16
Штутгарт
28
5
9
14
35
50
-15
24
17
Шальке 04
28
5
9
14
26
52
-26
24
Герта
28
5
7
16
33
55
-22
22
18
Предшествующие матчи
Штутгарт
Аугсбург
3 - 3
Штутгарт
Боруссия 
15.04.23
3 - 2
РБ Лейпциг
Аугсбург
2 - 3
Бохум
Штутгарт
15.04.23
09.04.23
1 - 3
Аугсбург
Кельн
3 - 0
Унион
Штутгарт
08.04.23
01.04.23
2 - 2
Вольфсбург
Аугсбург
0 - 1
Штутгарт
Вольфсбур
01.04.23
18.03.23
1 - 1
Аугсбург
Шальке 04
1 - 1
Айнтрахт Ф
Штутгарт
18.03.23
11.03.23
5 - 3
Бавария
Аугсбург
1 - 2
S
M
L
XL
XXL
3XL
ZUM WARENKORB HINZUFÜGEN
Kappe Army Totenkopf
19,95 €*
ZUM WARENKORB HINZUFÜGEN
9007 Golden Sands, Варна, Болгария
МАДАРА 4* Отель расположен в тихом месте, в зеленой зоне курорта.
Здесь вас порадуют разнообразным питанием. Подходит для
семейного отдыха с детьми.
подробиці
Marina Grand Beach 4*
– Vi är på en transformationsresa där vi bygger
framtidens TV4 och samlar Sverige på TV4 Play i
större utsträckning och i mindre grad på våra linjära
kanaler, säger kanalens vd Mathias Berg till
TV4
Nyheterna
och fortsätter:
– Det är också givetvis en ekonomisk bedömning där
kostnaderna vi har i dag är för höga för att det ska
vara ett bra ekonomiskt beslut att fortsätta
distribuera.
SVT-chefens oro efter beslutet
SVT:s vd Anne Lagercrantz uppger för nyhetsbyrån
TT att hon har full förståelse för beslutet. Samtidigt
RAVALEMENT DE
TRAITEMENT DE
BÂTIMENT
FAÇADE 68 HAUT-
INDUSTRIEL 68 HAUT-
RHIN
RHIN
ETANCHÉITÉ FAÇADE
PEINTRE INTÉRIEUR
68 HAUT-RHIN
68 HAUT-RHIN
________________
*Try it*
For this exercise, retype each entry from above exactly as it stands.

*Exercise output*
16
Штутгарт
28
5
9
14
35
50
-15
24
17
Шальке 04
28
5
9
14
26
52
-26
24
Герта
28
5
7
16
33
55
-22
22
18
Предшествующие матчи
Штутгарт
Аугсбург
3 - 3
Штутгарт
Боруссия 
15.04.23
3 - 2
РБ Лейпциг
Аугсбург
2 - 3
Бохум
Штутгарт
15.04.23
09.04.23
1 - 3
Аугсбург
Кельн
3 - 0
Унион
Штутгарт
08.04.23
01.04.23
2 - 2
Вольфсбург
Аугсбург
0 - 1
Штутгарт
Вольфсбур
01.04.23
18.03.23
1 - 1
Аугсбург
Шальке 04
1 - 1
Айнтрахт Ф
Штутгарт
18.03.23
11.03.23
5 - 3
Бавария
Аугсбург
1 - 2
S
M
L
XL
XXL
3XL
ZUM WARENKORB HINZUFÜGEN
Kappe Army Totenkopf
19,95 €*
ZUM WARENKORB HINZUFÜGEN
9007 Golden Sands, Варна, Болгария
МАДАРА 4* Отель расположен в тихом месте, в зеленой зоне курорта.
Здесь вас порадуют разнообразным питанием. Подходит для
семейного отдыха с детьми.
подробиці
Marina Grand Beach 4*
– Vi är på en transformationsresa där vi bygger
framtidens TV4 och samlar Sverige på TV4 Play i
större utsträckning och i mindre grad på våra linjära
kanaler, säger kanalens vd Mathias Berg till
TV4
Nyheterna
och fortsätter:
– Det är också givetvis en ekonomisk bedömning där
kostnaderna vi har i dag är för höga för att det ska
vara ett bra ekonomiskt beslut att fortsätta
distribuera.
SVT-chefens oro efter beslutet
SVT:s vd Anne Lagercrantz uppger för nyhetsbyrån
TT att hon har full förståelse för beslutet. Samtidigt
RAVALEMENT DE
TRAITEMENT DE
BÂTIMENT
FAÇADE 68 HAUT-
INDUSTRIEL 68 HAUT-
RHIN
RHIN
ETANCHÉITÉ FAÇADE
PEINTRE INTÉRIEUR
68 HAUT-RHIN
68 HAUT-RHIN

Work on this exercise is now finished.